An implementation of BERT for cybersecurity named entity recognition
***** New November 5th, 2020: Named Entity Recognition Models *****
We design a few joint BERT models for cybersecurity named entity recognition. The BERT pretraining model is described in google-research. These models are suitable for Chinese and English combined data, but other languages need to modify the DataProcessor code
A task to identify entities with specific meanings in the text, including names of people, locations, organizations, specific nouns, etc.
Metric
|
accuracy
|
precision
|
recall
|
f1-score
|
BERT finetuning | 97.78 | 88.73 | 92.22 | 90.44 |
BERT-CRF | 97.53 (-0.25) | 91.46 (+2.73) | 87.67 (-4.55) | 89.53 (-0.91) |
BERT-LSTM-CRF | 98.13 (+0.35) | 93.00 (+4.27) | 93.09 (+0.87) | 93.05 (+2.61) |
BERT-Bi-LSTM-CRF | 98.23 (+0.45) | 94.77 (+6.04) | 92.97 (+0.75) | 93.11 (+2.67) |
BERT-ID-CNN-CRF | 98.18 (+0.4) | 93.37 (+4.64) | 93.07 (+0.85) | 93.13 (+2.69) |
***** New November 6th, 2020: The Usage of Named Entity Recognition Models *****
First, download the BERT model from google-search. In this project, we choose the BERT-Base Chinese model as the pretraining model. Clone this project and data_dir, bert_config_file, output_dir, init_checkpoint, vocab_file must be specified in bert_lstm_ner.py. replace the BERT path and project path in bert_lstm_ner.py:
if os.name == 'nt': #windows path config
bert_path = '{your BERT model path}'
root_path = '{project path}'
else: # linux path config
bert_path = '{your BERT model path}'
root_path = '{project path}'
If you change the train/dev/test dataset, the structure of the dataset should be like this:
这 O
次 O
的 O
问 O
题 O
是 O
出 O
在 O
我 O
们 O
的 O
M B-SW
a I-SW
r I-SW
k I-SW
d I-SW
o I-SW
w I-SW
n I-SW
渲 O
染 O
中 O
。 O
And there must be a blank line between the two sentences, while the maximum length of a single sentence is max_seq_length
which is defined in bert_lstm_ner.py. Notice: the max_seq_length parameter has a great influence on the experimental results. 256 or 128 is a good choice for this parameter.

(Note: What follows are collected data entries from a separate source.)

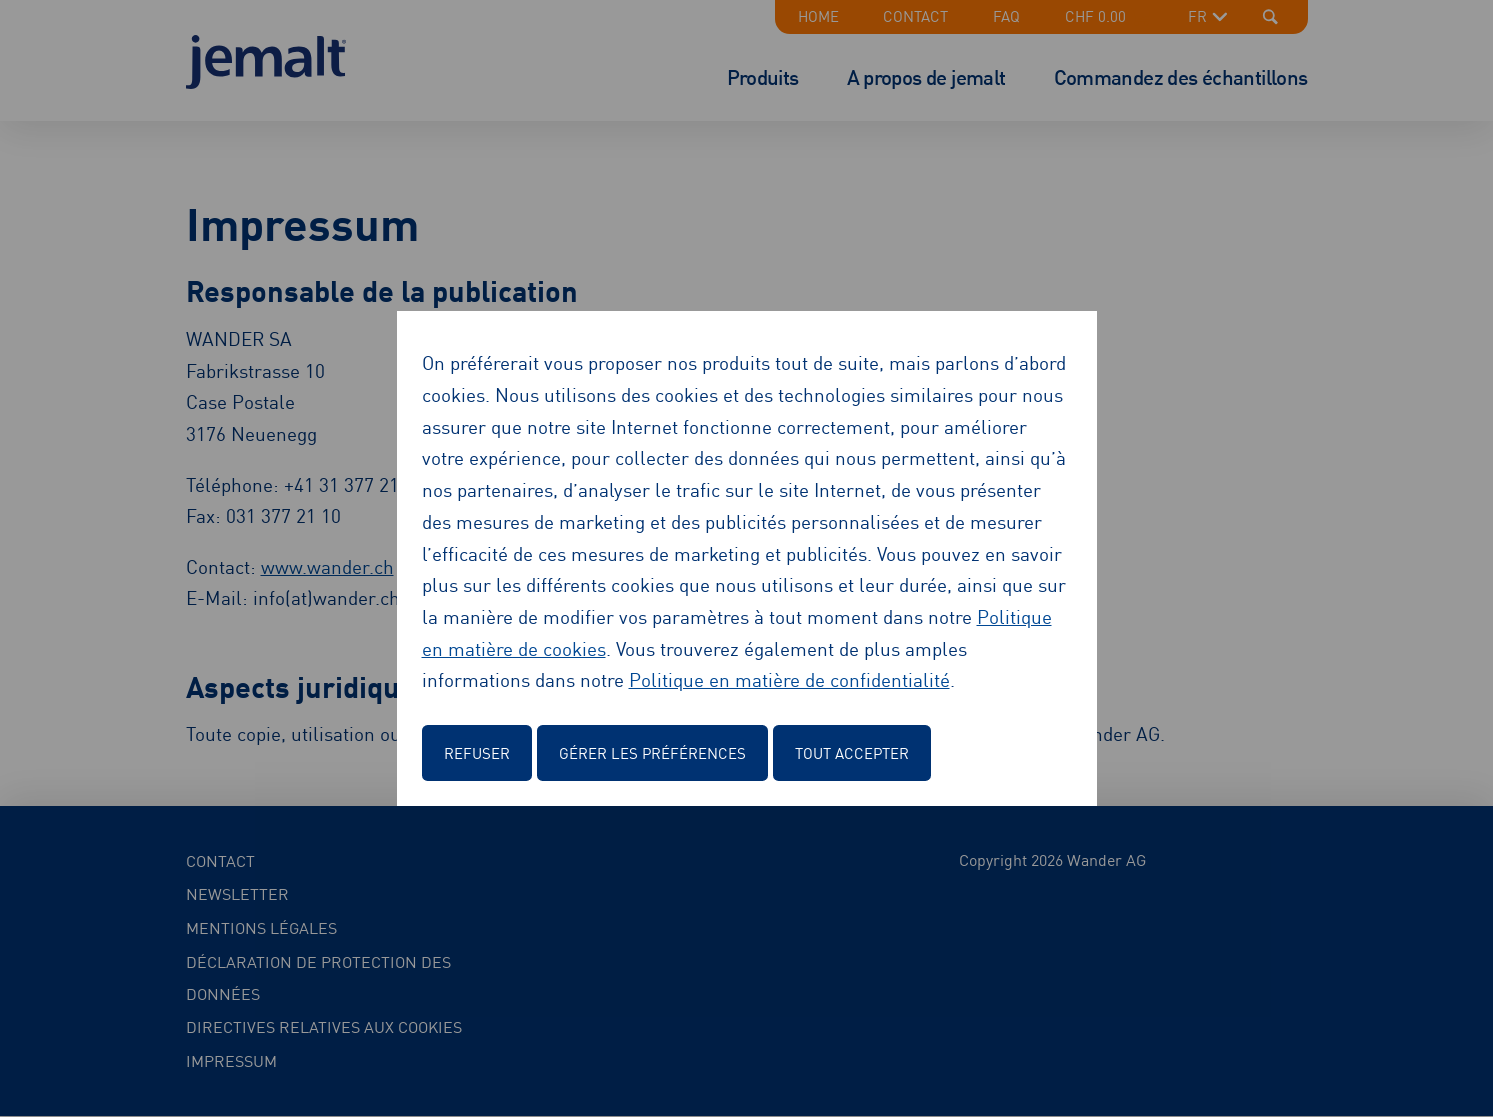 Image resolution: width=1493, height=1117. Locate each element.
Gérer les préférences (652, 752)
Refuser (477, 752)
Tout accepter (852, 752)
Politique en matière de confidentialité (789, 678) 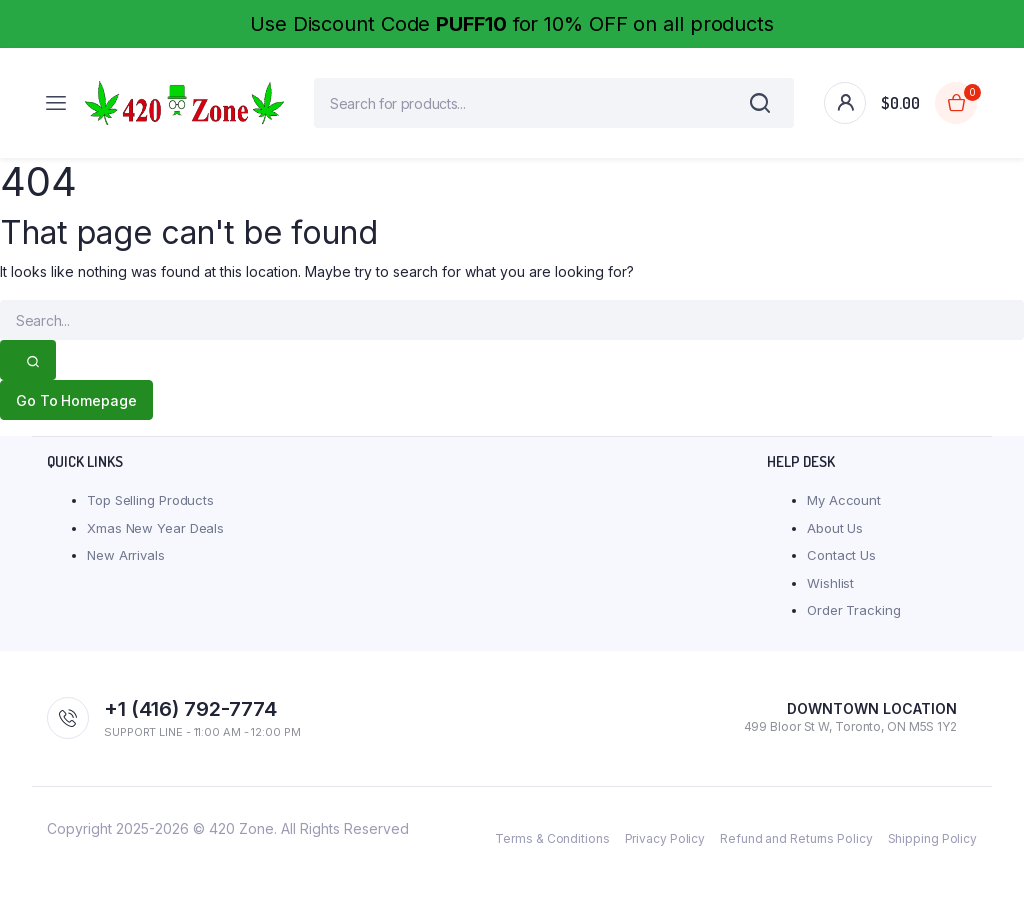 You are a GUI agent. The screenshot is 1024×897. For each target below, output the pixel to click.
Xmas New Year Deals (155, 538)
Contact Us (841, 565)
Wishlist (830, 593)
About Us (835, 538)
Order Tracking (854, 620)
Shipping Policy (933, 848)
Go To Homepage (81, 410)
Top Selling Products (150, 510)
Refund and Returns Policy (796, 848)
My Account (844, 510)
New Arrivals (126, 565)
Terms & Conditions (552, 848)
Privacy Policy (665, 848) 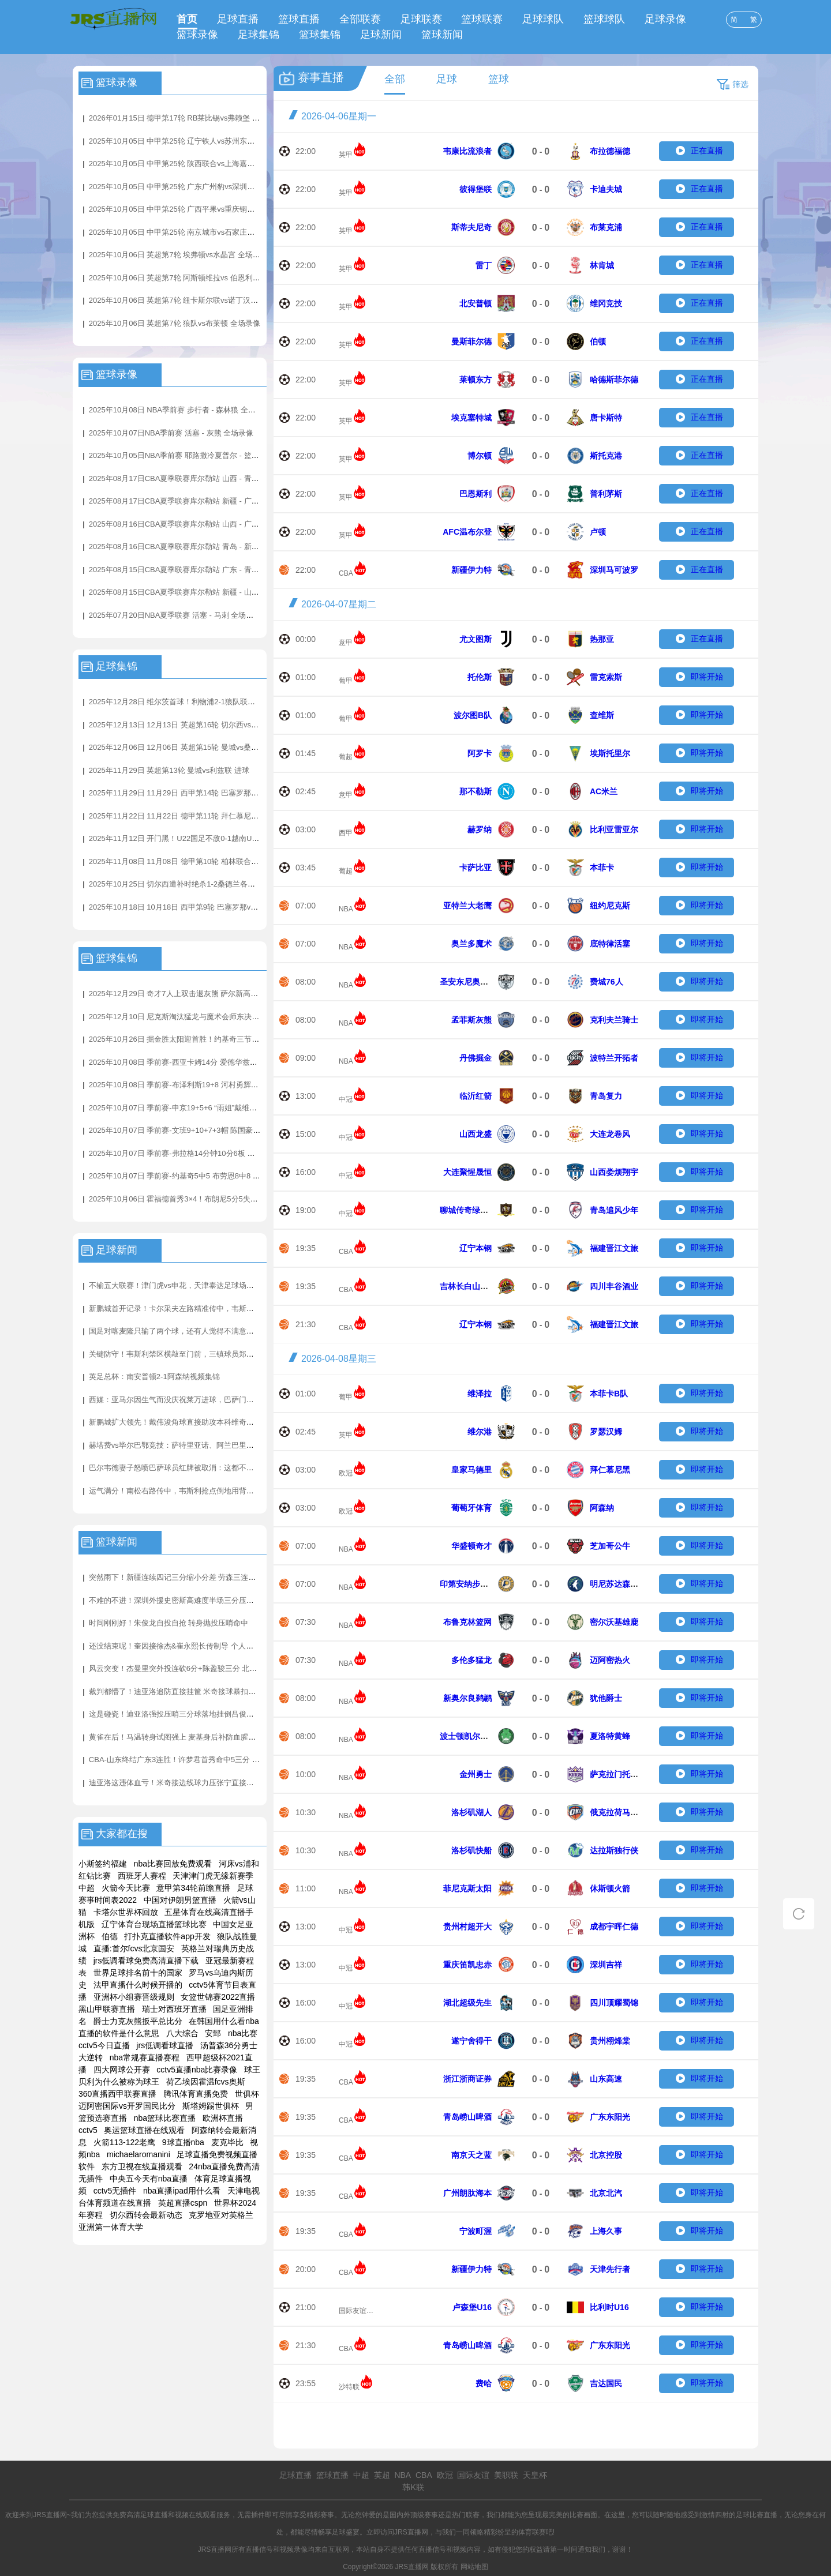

But if your GPU performance cannot meet the requirements and a training error occurs, adjust the max_seq_length
and the train_batch_size
to the maximum acceptable size.
These models can be trained in a few hours on a GPU, but maybe 1 day on CPU, starting from the exact same pre-training model. During training, tensorboard is useful for monitoring the training process. Just open your command and change the path to the project directory, and then type in the following codes:
tensorboard --logdir=./output
Then type in localhost:6006 into the browser, and there will be some real-time training effect monitoring charts.
If you just want to test your dataset and do not want to train again, just change the do_train parameter to False.